Ainda: por que o poeta deveria ser excluído da República? E se apesar de tudo, ele persiste, qual a sua "função social", e do que escreve? O autor não tem ponto de partida abstrato, mas bem concreto. Analisa o papel da educação dentro do aparato institucional, seus mecanismos, e o mencionado processo da globalização. A poesia também tem um papel formador, mas não exatamente igual ao da educação institucional, se esta for reduzida à função reprodutora de informações, um instrumento de poder:

         "Muitos haverá que vejam, neste mundo globalizado, em que nos é dado viver, neste mundo regido pelo dogma da Produtividade, do Lucro e do Consumo, o melhor dos mundos, a realização da utopia.
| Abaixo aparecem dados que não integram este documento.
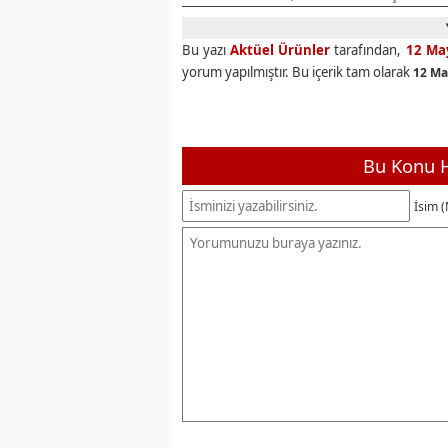
Bu yazı
Aktüel Ürünler
tarafından,
12 Ma
yorum yapılmıştır. Bu içerik tam olarak
12 Ma
Bu Konu H
İsim (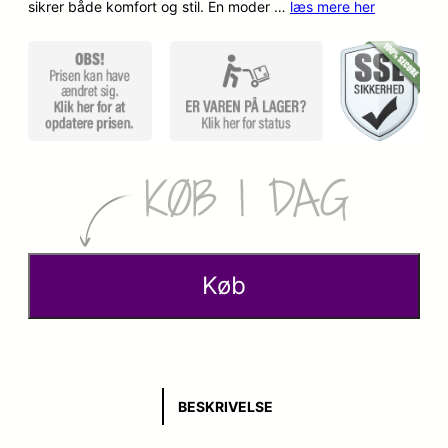
sikrer både komfort og stil. En moder …
læs mere her
p
k
r
t
i
u
n
e
d
l
e
l
l
e
Køb
i
p
g
r
e
i
BESKRIVELSE
p
s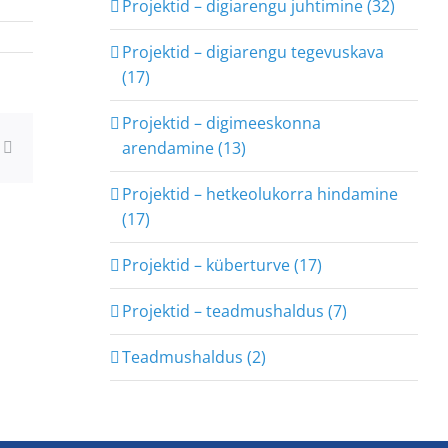
Projektid – digiarengu juhtimine (32)
Projektid – digiarengu tegevuskava
(17)
Projektid – digimeeskonna
arendamine (13)
ng
Email
Projektid – hetkeolukorra hindamine
(17)
Projektid – küberturve (17)
Projektid – teadmushaldus (7)
Teadmushaldus (2)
Já outros o verão como anti-utopia. Num caso e noutro, o resultado é o mesmo: não temos escolha. Eis aí a Verdade única do nosso tempo, como afiançam, enem perdem tempo em discuti-lo, os filósofos e os educadores da república que nos coube" (Pág. 38).

         Ao saber funcionalizado (negação do saber), a poesia responde com a ignorância de suas iluminações. Como o autor escreve: "Não seria o caso de voltar a indagar (enquanto isso for possível): para que serve a poesia? E repetir: a poesia nos ensina a ver como se víssemos pela primeira vez" (idem). No entanto, para que isso ocorra, o poeta precisa, em primeiro lugar, se livrar de toda pretensão a ingenuidade. O poeta e a poesia são tolerados como anacronismos inúteis porque a capacidade para absorvê-los através das armadilhas menos suspeitadas é permanente. O ineditismo procurado pelo poeta (ver o segundo ensaio, Make it new), entra rapidamente na linguagem do mercado, que a neutraliza. A matriz desse título, detectada e lida por Ezra Pound, que corre mundo, pode em conseqüência tornar-se tanto um slogan publicitário, moeda de consumo, confundindo a paisagem, cegando o leitor, como a sugestão de uma constante volta às origens e suas possíveis reinterpretações.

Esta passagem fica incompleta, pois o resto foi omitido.